Vous pouvez la détenir, la négocier, l’utiliser comme garantie, l’intégrer à des réseaux de trading agrégés, ou encore la faire circuler librement entre différentes plateformes afin d’y trouver la liquidité optimale et les coûts d’exécution les plus bas. Elle devient alors une brique modulaire pouvant s’insérer dans l’ensemble du système financier. Une fois que les interfaces fondamentales sont ouvertes, ce n’est qu’alors que les actions tokenisées pourraient réellement exercer leur levier transformateur maximal.
Or, les nombreuses intégrations d’Ondo avec des projets DeFi révèlent clairement qu’elle a parfaitement saisi cette réalité.
Par exemple, grâce à sa collaboration avec 1inch, les actions tokenisées d’Ondo bénéficient d’une liquidité accrue via les fonctions d’agrégation. De même, Morpho a confirmé qu’il acceptera les jetons-actions d’Ondo comme garantie, permettant ainsi aux utilisateurs de recourir au crédit DeFi avec leurs actions tokenisées. Cela renforcera encore davantage l’utilité pratique de ces actifs, qui ne seront plus des entités isolées, mais des nœuds interconnectés capables de s’intégrer à une multitude de composants DeFi. À mesure que ces modules DeFi se perfectionneront progressivement, ce potentiel ne fera que croître.

Chacune de ces trois forces, prise isolément, suffirait à soutenir la croissance continue d’Ondo.

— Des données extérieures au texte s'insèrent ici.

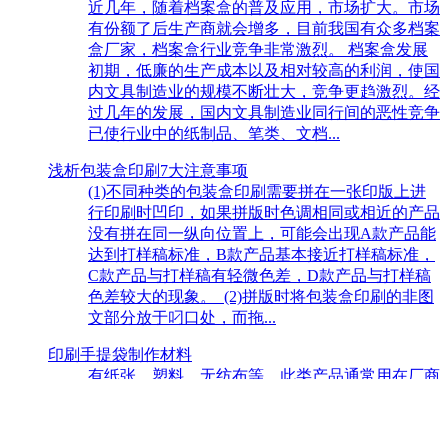
近几年，随着档案盒的普及应用，市场扩大。市场
有份额了后生产商就会增多，目前我国有众多档案
盒厂家，档案盒行业竞争非常激烈。 档案盒发展
初期，低廉的生产成本以及相对较高的利润，使国
内文具制造业的规模不断壮大，竞争更趋激烈。经
过几年的发展，国内文具制造业同行间的恶性竞争
已使行业中的纸制品、笔类、文档...
浅析包装盒印刷7大注意事项
(1)不同种类的包装盒印刷需要拼在一张印版上进
行印刷时凹印，如果拼版时色调相同或相近的产品
没有拼在同一纵向位置上，可能会出现A款产品能
达到打样稿标准，B款产品基本接近打样稿标准，
C款产品与打样稿有轻微色差，D款产品与打样稿
色差较大的现象。 (2)拼版时将包装盒印刷的非图
文部分放于叼口处，而拖...
印刷手提袋制作材料
有纸张、塑料、无纺布等。此类产品通常用在厂商
盛放产品；也有在送礼时盛放礼品；还有很多时尚
前卫的西方人更将手提袋用做包类产品使用，由于
手提袋价格低廉且款式多样，可以很好的反映使用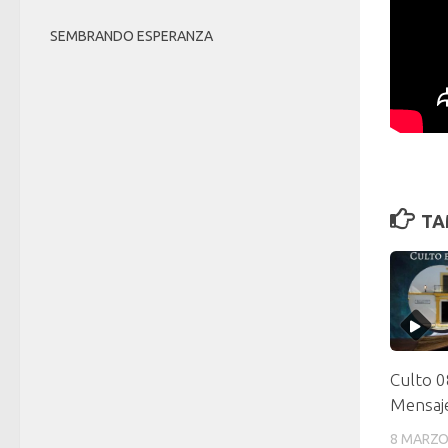
SEMBRANDO ESPERANZA
TA
Culto 
Mensaje
8 MARZO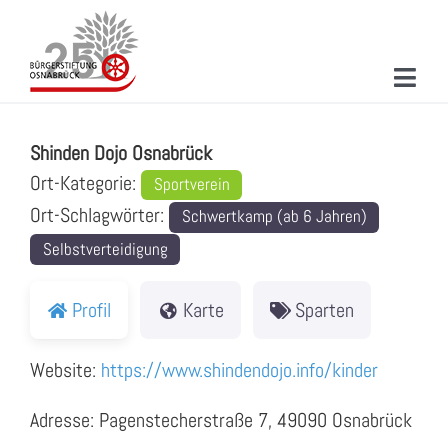
Zum
Inhalt
springen
Toggl
Shinden Dojo Osnabrück
Navig
ÜBER UNS
Shinden Dojo Osnabrück
MITMACHEN
Ort-Kategorie:
Sportverein
Ort-Schlagwörter:
Schwertkamp (ab 6 Jahren)
PROJEKTE & AKTIONEN
Selbstverteidigung
NEUIGKEITEN
Profil
Karte
Sparten
VERANSTALTUNGEN
Website:
https://www.shindendojo.info/kinder
KONTAKT
Adresse: Pagenstecherstraße 7, 49090 Osnabrück
SUCHE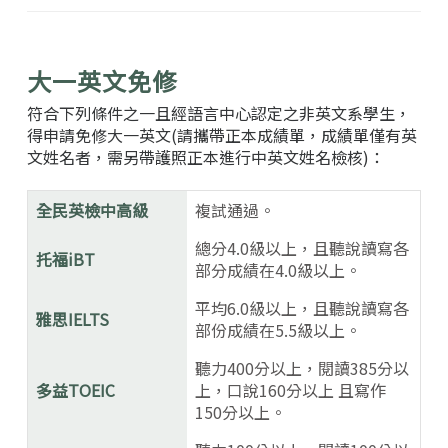
大一英文免修
符合下列條件之一且經語言中心認定之非英文系學生，
得申請免修大一英文(請攜帶正本成績單，成績單僅有英
文姓名者，需另帶護照正本進行中英文姓名檢核)：
全民英檢中高級
複試通過。
總分4.0級以上，且聽說讀寫各
托福iBT
部分成績在4.0級以上。
平均6.0級以上，且聽說讀寫各
雅思IELTS
部份成績在5.5級以上。
聽力400分以上，閱讀385分以
多益TOEIC
上，口說160分以上 且寫作
150分以上。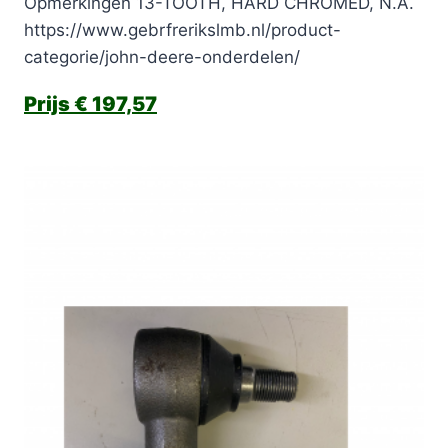
Opmerkingen 13-TOOTH, HARD CHROMED, N.A.
https://www.gebrfrerikslmb.nl/product-
categorie/john-deere-onderdelen/
€
197,57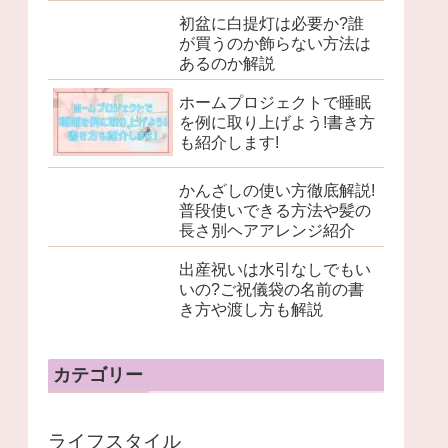
初盆に白提灯は必要か?誰
が買うのか飾らない方法は
あるのか解説
ホームプロジェクトで睡眠
を例に取り上げよう!書き方
も紹介します!
かんざしの使い方徹底解説!
普段使いできる方法や髪の
長さ別ヘアアレンジ紹介
出産祝いは水引なしでもい
いの?ご祝儀袋の名前の書
き方や渡し方も解説
カテゴリー
ライフスタイル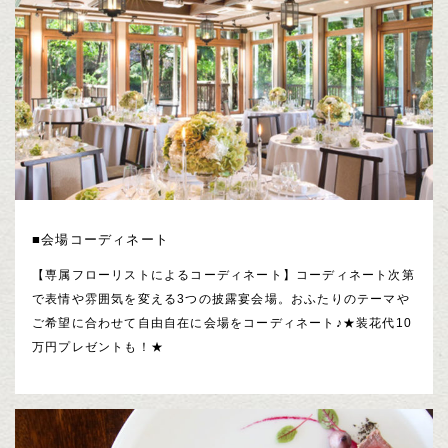
■会場コーディネート
【専属フローリストによるコーディネート】コーディネート次第
で表情や雰囲気を変える3つの披露宴会場。おふたりのテーマや
ご希望に合わせて自由自在に会場をコーディネート♪★装花代10
万円プレゼントも！★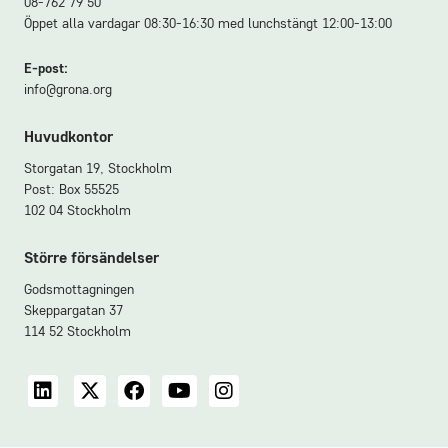
08-762 79 50
Öppet alla vardagar 08:30-16:30 med lunchstängt 12:00-13:00
E-post:
info@grona.org
Huvudkontor
Storgatan 19, Stockholm
Post: Box 55525
102 04 Stockholm
Större försändelser
Godsmottagningen
Skeppargatan 37
114 52 Stockholm
LinkedIn
X
Facebook
YouTube
Instagram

Et si elles se matérialisent toutes conjointement au cours des prochaines années, la narration d’Ondo Global Markets ne se limitera plus à celle d’une simple « plateforme d’actions tokenisées ». Elle pourra alors embrasser une vision bien plus ambitieuse : celle d’une nouvelle infrastructure d’actifs sur la blockchain, dotée d’un potentiel de croissance extraordinaire.
C’est peut-être là, au-delà même de la croissance, le point le plus intéressant à suivre concernant Ondo dans les années à venir.